IT Home October 19th news, the PC testing tool 3DMark officially announced that in the latest 3DMark 2.25.8042, DLSS functional test has supported Nvidia DLSS 3 and DLSS frame generation .
Passed the 3DMark DLSS functional test, users can compare the performance and image quality of using and without DLSS processing. If the user is using the new GeForce RTX 40 series graphics card, can also compare the performance of using and without DLSS 3.
users are currently able to choose to run NVIDIA DLSS functional tests using DLSS 3, DLSS 2 or DLSS 1. DLSS 3 includes DLSS frame generation, and users can choose between three image quality modes (quality, performance and ultra-high performance) , designed for different resolutions, from Full HD to 8K.
DLSS frame generation uses AI to increase frame rate by generating additional high-quality frames, while optimizing responsiveness through NVIDIA Reflex.

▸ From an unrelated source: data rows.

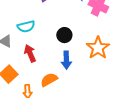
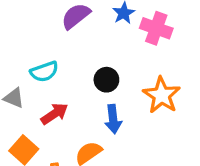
red arrow: (30, 53) -> (54, 114), turned 84

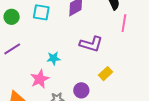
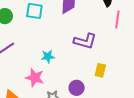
yellow rectangle: (106, 74) -> (100, 70), turned -32
pink star: (40, 79) -> (35, 78), turned -30

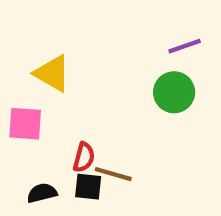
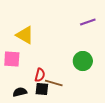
green circle: (174, 92) -> (83, 61), moved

DLSS frame generation requires the use of new optical flow accelerators in GeForce RTX 40 series GPUs and Nvidia Tensor Core.
IT Home learned that 3DMark's DLSS functional test is based on 3DMark Port Royal ray tracing benchmark . The test runs in two sessions, testing Port Royal performance for the first time with DLSS disabled, and the second time testing Port Royal at a lower resolution, and then creating frames with DLSS processing at output resolution. The result screen reports the frame rate for each run.

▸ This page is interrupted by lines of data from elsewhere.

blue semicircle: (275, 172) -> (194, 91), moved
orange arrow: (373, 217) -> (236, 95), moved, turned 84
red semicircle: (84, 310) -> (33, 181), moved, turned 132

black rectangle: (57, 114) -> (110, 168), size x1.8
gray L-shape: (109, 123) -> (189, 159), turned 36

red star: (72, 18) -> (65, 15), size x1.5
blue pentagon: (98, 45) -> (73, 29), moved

DLSS 3 update is a free update for users who purchased 3DMark after January 8, 2019. Users need a Nvidia RTX 40 series graphics card and driver that supports DLSS 3 to run DLSS functional tests.

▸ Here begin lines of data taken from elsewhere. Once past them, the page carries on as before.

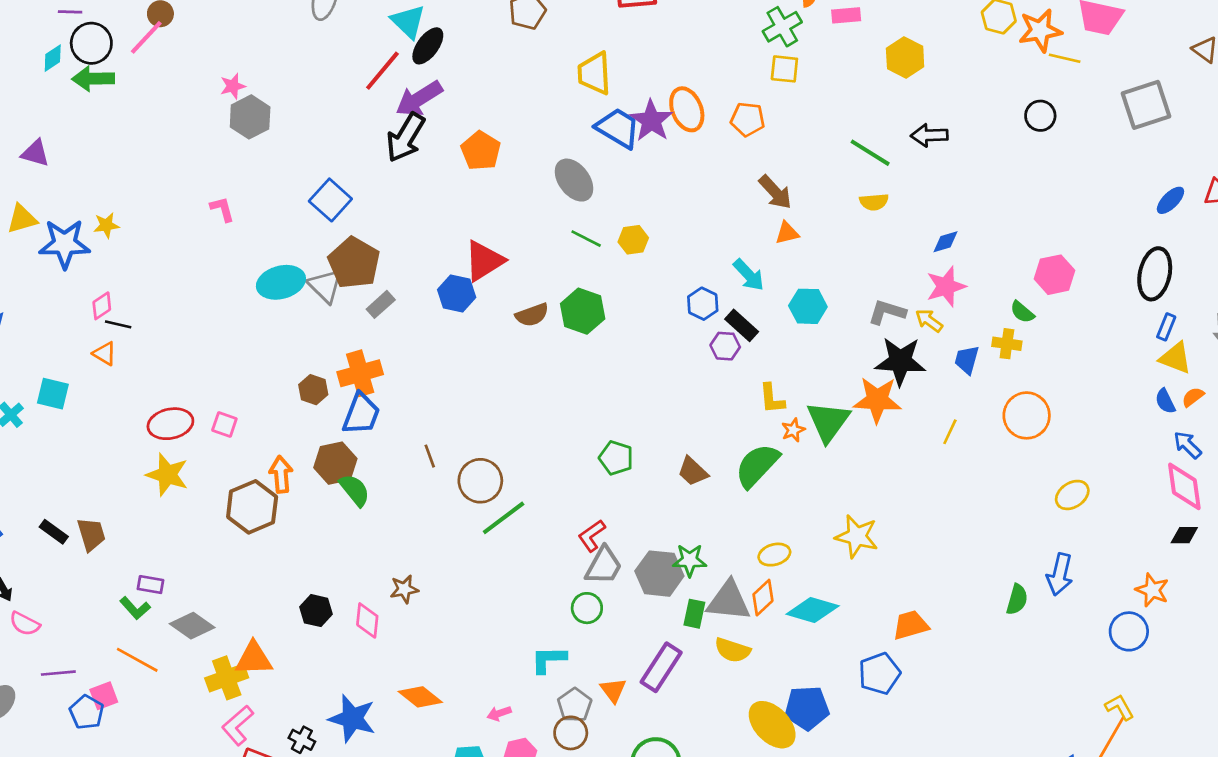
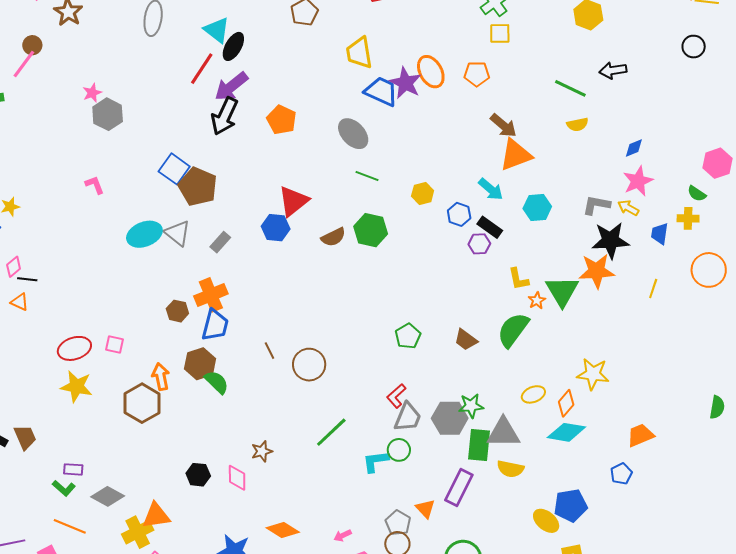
orange triangle: (787, 233) -> (516, 155), size x1.8
yellow hexagon: (633, 240) -> (423, 193), moved
brown pentagon: (354, 263) -> (198, 187), moved
green pentagon: (616, 458) -> (408, 336), turned 30
green line: (504, 518) -> (331, 432), moved
orange diamond: (763, 598) -> (566, 403), moved
green rectangle: (694, 614) -> (479, 445), size x1.5
cyan L-shape: (549, 659) -> (376, 461), moved
blue pentagon: (879, 673) -> (621, 474), size x0.7
yellow ellipse: (772, 725) -> (546, 521), size x0.7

3DMark 2.25.8042 has also been fixed several issues, including:
Fixed an issue that could cause the test to fail with the GPU selector and display "Mandatory JSON value int64 member'dxgi_adapter_luid'has invalid type" error.
Speed Way now correctly prevents Windows from turning off screen on systems with very short "Screen Turn Off After Idle" time.
fixed an issue in Night Raid that could cause system crashes with multiple different GPUs.